§ Task details
Locate every line in the records below that holds the word "Każdy" and return each one.

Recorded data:
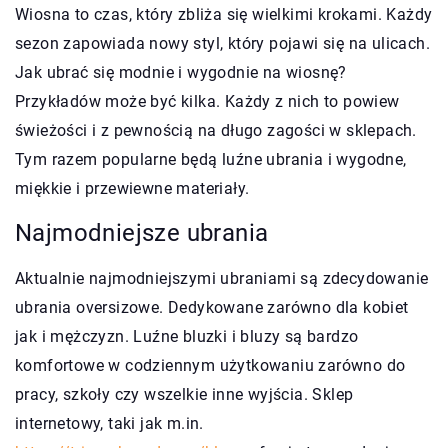
Wiosna to czas, który zbliża się wielkimi krokami. Każdy
sezon zapowiada nowy styl, który pojawi się na ulicach.
Jak ubrać się modnie i wygodnie na wiosnę?
Przykładów może być kilka. Każdy z nich to powiew
świeżości i z pewnością na długo zagości w sklepach.
Tym razem popularne będą luźne ubrania i wygodne,
miękkie i przewiewne materiały.
Najmodniejsze ubrania
Aktualnie najmodniejszymi ubraniami są zdecydowanie
ubrania oversizowe. Dedykowane zarówno dla kobiet
jak i mężczyzn. Luźne bluzki i bluzy są bardzo
komfortowe w codziennym użytkowaniu zarówno do
pracy, szkoły czy wszelkie inne wyjścia. Sklep
internetowy, taki jak m.in.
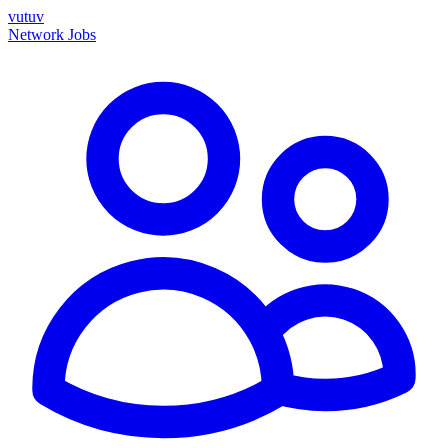
vutuv
Network
Jobs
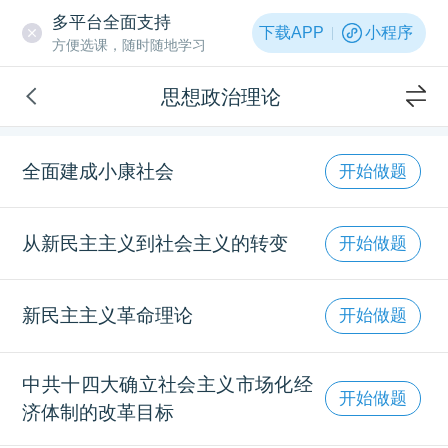
多平台全面支持
下载APP
小程序
方便选课，随时随地学习
思想政治理论
全面建成小康社会
开始做题
从新民主主义到社会主义的转变
开始做题
新民主主义革命理论
开始做题
中共十四大确立社会主义市场化经
开始做题
济体制的改革目标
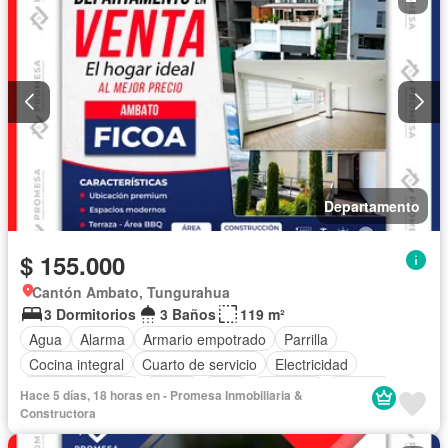
Departamento
$ 155.000
Cantón Ambato, Tungurahua
3 Dormitorios
3 Baños
119 m²
Agua
Alarma
Armario empotrado
Parrilla
Cocina integral
Cuarto de servicio
Electricidad
Estacionamiento
Jardín
Patio
Conserje
Terraza
Hace 5 días, 18 horas en - Promesa Inmobiliaria &
Vista panorámica
Sin amoblar
Constructora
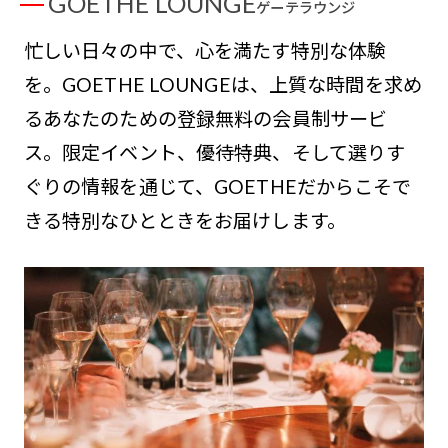
GOETHE LOUNGE
ゲーテラウンジ
忙しい日々の中で、心を満たす特別な体験
を。GOETHE LOUNGEは、上質な時間を求め
るあなたのための登録無料の会員制サービ
ス。限定イベント、優待特典、そして選りす
ぐりの情報を通じて、GOETHEだからこそで
きる特別なひとときをお届けします。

§ Solution below
Wiosna to czas, który zbliża się wielkimi krokami. Każdy
Przykładów może być kilka. Każdy z nich to powiew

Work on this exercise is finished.